In my most recent post, I covered some areas that I hope to see evolve in the next year and beyond. How we can do more with data across industries is, of course, an important consideration for data scientists, businesses, and society as a whole, as better models lead to improved products and services.
When machine learning models for cancer diagnoses show promise, we naturally rally around this positive step and rejoice in the vision of a brighter future because it’s a victory that touches us all in some way. But there are many other ways AI can and must be used for good in the world, and in my next few posts, I want to use a financial services example that affects all of us, to show how that can be achieved.
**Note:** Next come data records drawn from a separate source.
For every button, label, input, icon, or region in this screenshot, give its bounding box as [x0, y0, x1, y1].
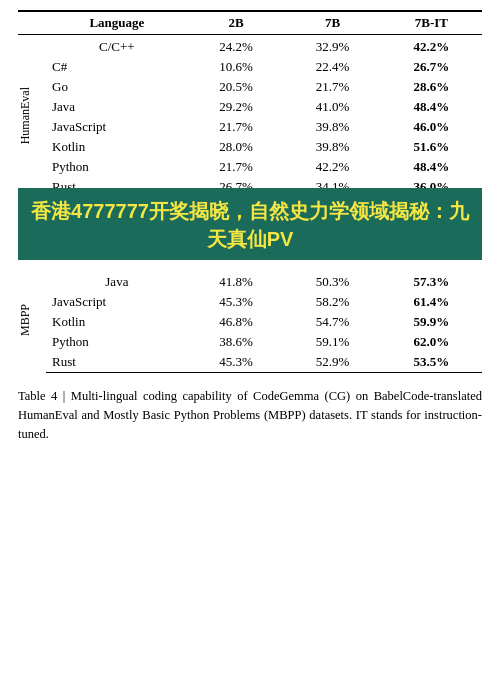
lang-cell: Kotlin — [46, 137, 188, 157]
val-7b: 32.9% — [284, 35, 381, 58]
val-2b: 20.5% — [188, 77, 285, 97]
val-7b-it: 42.2% — [381, 35, 482, 58]
val-7b: 52.9% — [284, 352, 381, 373]
val-7b-it: 57.3% — [381, 270, 482, 292]
humaneval-label-cell: HumanEval — [18, 35, 46, 198]
val-7b-it: 61.4% — [381, 292, 482, 312]
val-2b: 29.2% — [188, 97, 285, 117]
lang-cell: Java — [46, 97, 188, 117]
mbpp-row-0: MBPP Java 41.8% 50.3% 57.3% — [18, 270, 482, 292]
val-7b-it: 48.4% — [381, 97, 482, 117]
lang-cell: Kotlin — [46, 312, 188, 332]
val-2b: 46.8% — [188, 312, 285, 332]
lang-cell: C/C++ — [46, 35, 188, 58]
val-7b: 39.8% — [284, 137, 381, 157]
val-2b: 45.3% — [188, 352, 285, 373]
table-header-row: Language 2B 7B 7B-IT — [18, 11, 482, 35]
humaneval-row-6: Python 21.7% 42.2% 48.4% — [18, 157, 482, 177]
val-7b: 41.0% — [284, 97, 381, 117]
val-2b: 28.0% — [188, 137, 285, 157]
lang-cell: C# — [46, 57, 188, 77]
mbpp-label: MBPP — [18, 304, 33, 336]
mbpp-row-4: Rust 45.3% 52.9% 53.5% — [18, 352, 482, 373]
val-7b-it: 62.0% — [381, 332, 482, 352]
val-7b: 54.7% — [284, 312, 381, 332]
val-7b-it: 51.6% — [381, 137, 482, 157]
val-2b: 21.7% — [188, 157, 285, 177]
ad-text: 香港4777777开奖揭晓，自然史力学领域揭秘：九天真仙PV — [26, 197, 474, 253]
val-2b: 41.8% — [188, 270, 285, 292]
col-2b: 2B — [188, 11, 285, 35]
col-7b: 7B — [284, 11, 381, 35]
lang-cell: Python — [46, 332, 188, 352]
mbpp-row-1: JavaScript 45.3% 58.2% 61.4% — [18, 292, 482, 312]
col-7b-it: 7B-IT — [381, 11, 482, 35]
val-7b-it: 59.9% — [381, 312, 482, 332]
col-language: Language — [46, 11, 188, 35]
table-caption: Table 4 | Multi-lingual coding capabilit… — [18, 387, 482, 445]
humaneval-row-3: Java 29.2% 41.0% 48.4% — [18, 97, 482, 117]
humaneval-row-5: Kotlin 28.0% 39.8% 51.6% — [18, 137, 482, 157]
lang-cell: Python — [46, 157, 188, 177]
humaneval-row-2: Go 20.5% 21.7% 28.6% — [18, 77, 482, 97]
val-7b: 42.2% — [284, 157, 381, 177]
caption-text: Table 4 | Multi-lingual coding capabilit… — [18, 389, 482, 442]
val-7b: 58.2% — [284, 292, 381, 312]
val-7b: 59.1% — [284, 332, 381, 352]
lang-cell: Go — [46, 77, 188, 97]
humaneval-row-0: HumanEval C/C++ 24.2% 32.9% 42.2% — [18, 35, 482, 58]
val-7b-it: 53.5% — [381, 352, 482, 373]
val-7b: 50.3% — [284, 270, 381, 292]
humaneval-row-1: C# 10.6% 22.4% 26.7% — [18, 57, 482, 77]
ad-banner[interactable]: 香港4777777开奖揭晓，自然史力学领域揭秘：九天真仙PV — [18, 188, 482, 260]
lang-cell: Java — [46, 270, 188, 292]
mbpp-row-3: Python 38.6% 59.1% 62.0% — [18, 332, 482, 352]
val-2b: 45.3% — [188, 292, 285, 312]
val-7b-it: 26.7% — [381, 57, 482, 77]
val-2b: 21.7% — [188, 117, 285, 137]
val-7b-it: 48.4% — [381, 157, 482, 177]
val-7b: 21.7% — [284, 77, 381, 97]
val-7b-it: 28.6% — [381, 77, 482, 97]
val-7b-it: 46.0% — [381, 117, 482, 137]
mbpp-label-cell: MBPP — [18, 270, 46, 373]
humaneval-label: HumanEval — [18, 87, 33, 144]
side-label-header — [18, 11, 46, 35]
lang-cell: Rust — [46, 352, 188, 373]
lang-cell: JavaScript — [46, 292, 188, 312]
val-2b: 10.6% — [188, 57, 285, 77]
table-container: Language 2B 7B 7B-IT HumanEval C/C++ 24.… — [18, 10, 482, 373]
humaneval-row-4: JavaScript 21.7% 39.8% 46.0% — [18, 117, 482, 137]
val-7b: 22.4% — [284, 57, 381, 77]
mbpp-row-2: Kotlin 46.8% 54.7% 59.9% — [18, 312, 482, 332]
lang-cell: JavaScript — [46, 117, 188, 137]
val-2b: 24.2% — [188, 35, 285, 58]
val-2b: 38.6% — [188, 332, 285, 352]
val-7b: 39.8% — [284, 117, 381, 137]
A Matter of Interpretation
Most of us have, at some point, needed a loan. Lending is an essential revenue generator for banks and loan providers. The importance of making the right decision when it comes to approving a loan cannot be understated. The trouble with this statement, however, is that the “the right decision” can be a matter of interpretation.
A small business owner who needs a loan to maintain operations until the next guaranteed order comes through is obviously going to question that interpretation if unsuccessful with an application. In the past, this application would have been subject to approval from a manager within a bank or loan company. Today, automated decision-making solutions have been widely adopted that don’t rely on the decisions of individuals. Increasingly, advanced models are being adopted to improve the process and provide a more accurate assessment of risk.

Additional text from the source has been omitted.